According to the US Surgeon General, 1 in 10 children and adolescents have a mental health disorder severe enough to cause impairment. Poverty, community and family violence, psychiatric disorders in parents, adolescent parenthood, social isolation, and maltreatment increase the probability of these disorders starting in infancy. Over the past 15 years, scientists and practitioners have accrued a deepened understanding of infant development and the role that caregivers, especially primary parental caregivers, play in fostering healthy emotional and relationship development in young children. These developmental achievements serve as the foundation for socialization, cognitive and educational development, and mental health through adolescence and adulthood.

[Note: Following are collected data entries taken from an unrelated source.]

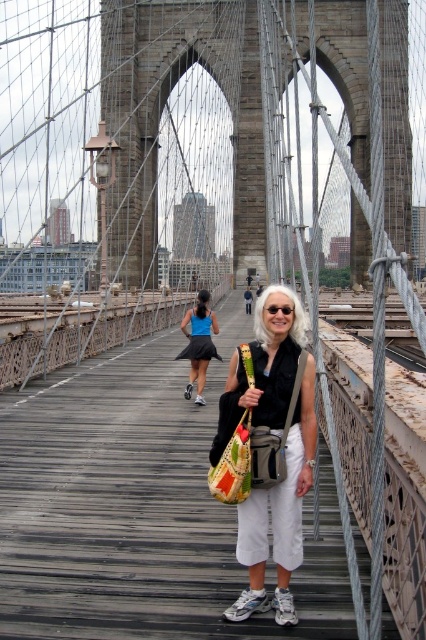 Who is positioned more to the left, white cotton pants at center or black plastic goggles at center?

Positioned to the left is black plastic goggles at center.

Does point (232, 612) come closer to viewer compared to point (285, 314)?

Yes, point (232, 612) is closer to viewer.

The width and height of the screenshot is (426, 640). I want to click on white cotton pants at center, so click(273, 449).

Is blue fabric skirt at center above black plastic goggles at center?

No.

Does blue fabric skirt at center have a greater width compared to black plastic goggles at center?

Yes.

Does point (186, 397) come in front of point (282, 310)?

That is False.

The width and height of the screenshot is (426, 640). What are the coordinates of `blue fabric skirt at center` in the screenshot? It's located at (198, 342).

Is the position of white cotton pants at center more distant than that of blue fabric skirt at center?

No.

Is white cotton pants at center wider than blue fabric skirt at center?

Yes.

Is point (305, 372) closer to camera compared to point (204, 324)?

Yes.

Locate an element on the screen. Image resolution: width=426 pixels, height=640 pixels. white cotton pants at center is located at coordinates (273, 449). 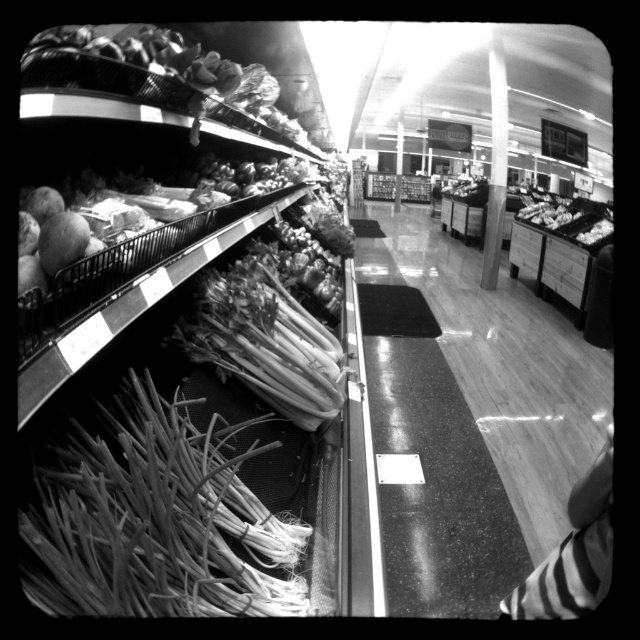 Question: Which point is farther to the camera?

Choices:
 (A) smooth green onions at center
 (B) smooth glossy floor at center
 (C) smooth green onions at lower left

Answer: (B)

Question: Does smooth glossy floor at center appear over smooth green onions at center?

Choices:
 (A) no
 (B) yes

Answer: (A)

Question: In this image, where is smooth green onions at lower left located relative to smooth green onions at center?

Choices:
 (A) above
 (B) below

Answer: (B)

Question: Which point is farther to the camera?

Choices:
 (A) (493, 522)
 (B) (145, 596)

Answer: (A)

Question: Observing the image, what is the correct spatial positioning of smooth glossy floor at center in reference to smooth green onions at lower left?

Choices:
 (A) left
 (B) right

Answer: (B)

Question: Estimate the real-world distances between objects in this image. Which object is closer to the smooth glossy floor at center?

Choices:
 (A) smooth green onions at center
 (B) smooth green onions at lower left

Answer: (A) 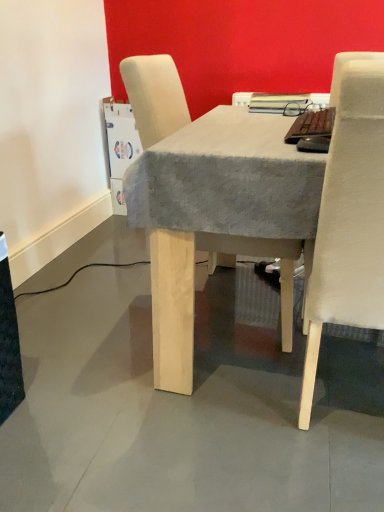 Question: Is beige fabric chair at center, the first chair in the left-to-right sequence, not close to beige fabric chair at right, placed as the first chair when sorted from right to left?

Choices:
 (A) yes
 (B) no

Answer: (B)

Question: Can beige fabric chair at right, placed as the first chair when sorted from right to left, be found inside beige fabric chair at center, positioned as the second chair in right-to-left order?

Choices:
 (A) no
 (B) yes

Answer: (A)

Question: Can you confirm if beige fabric chair at center, the first chair in the left-to-right sequence, is shorter than beige fabric chair at right, arranged as the 2th chair when viewed from the left?

Choices:
 (A) yes
 (B) no

Answer: (A)

Question: Is beige fabric chair at center, positioned as the second chair in right-to-left order, smaller than beige fabric chair at right, placed as the first chair when sorted from right to left?

Choices:
 (A) no
 (B) yes

Answer: (A)

Question: Is beige fabric chair at center, positioned as the second chair in right-to-left order, positioned before beige fabric chair at right, arranged as the 2th chair when viewed from the left?

Choices:
 (A) no
 (B) yes

Answer: (A)

Question: Is beige fabric chair at center, positioned as the second chair in right-to-left order, with beige fabric chair at right, arranged as the 2th chair when viewed from the left?

Choices:
 (A) no
 (B) yes

Answer: (A)

Question: From the image's perspective, is beige fabric chair at right, placed as the first chair when sorted from right to left, over beige fabric chair at center, the first chair in the left-to-right sequence?

Choices:
 (A) no
 (B) yes

Answer: (A)

Question: Considering the relative sizes of beige fabric chair at right, arranged as the 2th chair when viewed from the left, and beige fabric chair at center, the first chair in the left-to-right sequence, in the image provided, is beige fabric chair at right, arranged as the 2th chair when viewed from the left, smaller than beige fabric chair at center, the first chair in the left-to-right sequence,?

Choices:
 (A) yes
 (B) no

Answer: (A)

Question: Is beige fabric chair at right, placed as the first chair when sorted from right to left, further to camera compared to beige fabric chair at center, positioned as the second chair in right-to-left order?

Choices:
 (A) yes
 (B) no

Answer: (B)

Question: Are beige fabric chair at right, arranged as the 2th chair when viewed from the left, and beige fabric chair at center, positioned as the second chair in right-to-left order, beside each other?

Choices:
 (A) no
 (B) yes

Answer: (A)

Question: Considering the relative positions of beige fabric chair at right, placed as the first chair when sorted from right to left, and beige fabric chair at center, the first chair in the left-to-right sequence, in the image provided, is beige fabric chair at right, placed as the first chair when sorted from right to left, to the right of beige fabric chair at center, the first chair in the left-to-right sequence, from the viewer's perspective?

Choices:
 (A) yes
 (B) no

Answer: (A)

Question: Is the position of beige fabric chair at right, arranged as the 2th chair when viewed from the left, less distant than that of beige fabric chair at center, the first chair in the left-to-right sequence?

Choices:
 (A) no
 (B) yes

Answer: (B)

Question: From the image's perspective, is beige fabric chair at center, positioned as the second chair in right-to-left order, located above or below beige fabric chair at right, arranged as the 2th chair when viewed from the left?

Choices:
 (A) above
 (B) below

Answer: (A) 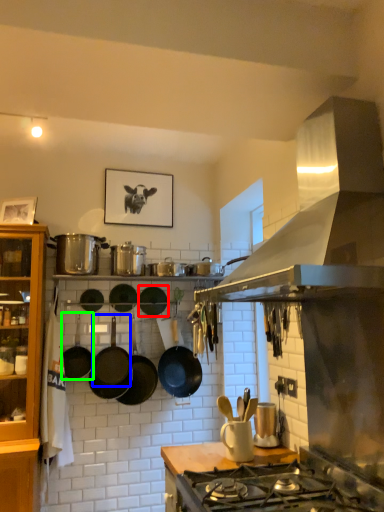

The field of infant mental health is founded on the principle that serious developmental problems can be seen early in life and that infants develop within the dynamic interacting contexts of the family, society, and culture in which they live. Extending beyond psychiatry and clinical psychology, the field of infant mental health is an increasingly interdisciplinary specialty that is broad based and comprehensive and includes fields such as special education, pediatrics, social work, public policy, and physical and occupational therapy.
As a discipline, infant mental health is firmly rooted in basic research and intervention models derived from developmental psychology and developmental psychopathology. The field embraces the scientist-practitioner model, a model that has served as the foundation for excellence in clinical health and science fields for over a century. As scientists, infant mental health researchers who work within the academy are experimentalists trained in science to address basic and clinical questions; as clinicians, professionals (psychologists, psychiatrists, special education professionals, nurses, and doctors) are trained in research methodology in order to understand how empirical research is essential to good practice and developing effective intervention programs.
Infant mental health research at Mills College is conducted in the Early Childhood and Family Research Laboratory.